I expanded the competing transportation series, which now includes: Muni/Vanhool buses, App car service/taxi, and self-driving car / California high-speed rail.
I received my first fabric sample, with which I am happy, the only exception being color vibrancy. I believe this has to do with the porous nature of the organic cotton knit.
I've submitted three more designs which I am printing in larger quantity to see how the designs scale and tile. I am also trying two different fabrics and the lower design as wallpaper.
Creative Code Fellowship Week 4: More complexity, more data
Most of my progress this week involved adding more complexity to the fabric pattern generation tool. There's still a significant gap between the harsh edges of the vector graphics and the organic look of the actual block print fabrics. I added some background textures, like a generative batik pattern that I think helps bridge this gap. I also added the ability to better visualize the data by printing the first 20 or so data points, as well as the title of the .csv file, at the bottom of the application window. I've added some rental and home value data to the mix.
I've contacted Recology to try to get some data on e-waste collection which I would like to incorporate into my design about wearable technology. This short video from TechCrunch reinforced my worries about the short life these technologies. I'm really looking to incorporate more data sources this coming week.
I also have some new imagery that attempts to mash up web development logos with Mission vending (burritos, ice cream cart, flowers).
I also added the ability to combine multiple graphics:
My first sample fat quarter from Spoonflower comes tomorrow!
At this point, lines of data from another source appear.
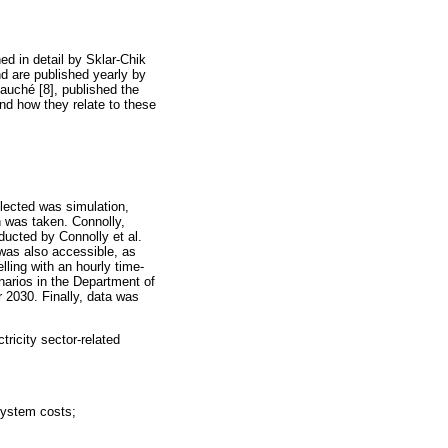
ned in detail by Sklar-Chik
nd are published yearly by
auché [8], published the
nd how they relate to these
elected was simulation,
h was taken. Connolly,
ducted by Connolly et al.
 was also accessible, as
ling with an hourly time-
arios in the Department of
r 2030. Finally, data was
ricity sector-related
system costs;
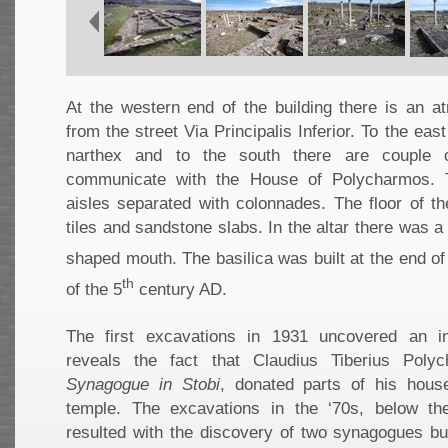
At the western end of the building there is an at
from the street Via Principalis Inferior. To the east
narthex and to the south there are couple 
communicate with the House of Polycharmos. T
aisles separated with colonnades. The floor of t
tiles and sandstone slabs. In the altar there was a
shaped mouth. The basilica was built at the end of
th
of the 5
century AD.
The first excavations in 1931 uncovered an i
reveals the fact that Claudius Tiberius Pol
Synagogue in Stobi
, donated parts of his hous
temple. The excavations in the ‘70s, below the 
resulted with the discovery of two synagogues bui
Creative Code Fellowship Week 3: meetings, frameworks, and A Fat Quarter
This was an exciting week for the Bay dataFabrics project. I've further focused my concepts and fabric themes. My current summary and public presentation is here. I had a productive meeting with CCA fashion/textiles graduate student Timothy Ho. We discussed a possible collaboration if I can stick to my fabric production timeline. I also had a lovely meeting with Allison Arieff of the amazing organization SPUR. Allison gave me some useful feedback and agreed that housing, transportation and labor are all top socio-political topics to discuss through the dataFabrics. I'm looking over a number of SPUR publications now and will likely ask specific departments for some data sets in a week or so.
I've sent my first sample design to Spoonflower as a test. I'm getting a fat quarter of organic cotton knit with the clipper card design (below).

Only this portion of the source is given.